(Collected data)
BEGIN

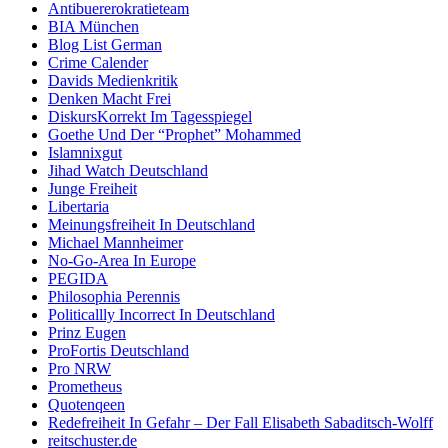
Antibuererokratieteam
BIA München
Blog List German
Crime Calender
Davids Medienkritik
Denken Macht Frei
DiskursKorrekt Im Tagesspiegel
Goethe Und Der “Prophet” Mohammed
Islamnixgut
Jihad Watch Deutschland
Junge Freiheit
Libertaria
Meinungsfreiheit In Deutschland
Michael Mannheimer
No-Go-Area In Europe
PEGIDA
Philosophia Perennis
Politicallly Incorrect In Deutschland
Prinz Eugen
ProFortis Deutschland
Pro NRW
Prometheus
Quotenqeen
Redefreiheit In Gefahr – Der Fall Elisabeth Sabaditsch-Wolff
reitschuster.de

END

◆ What this task involves
Where a line of the records has the string "Deutschland", return that line.

◆ Solution
Jihad Watch Deutschland
Meinungsfreiheit In Deutschland
Politicallly Incorrect In Deutschland
ProFortis Deutschland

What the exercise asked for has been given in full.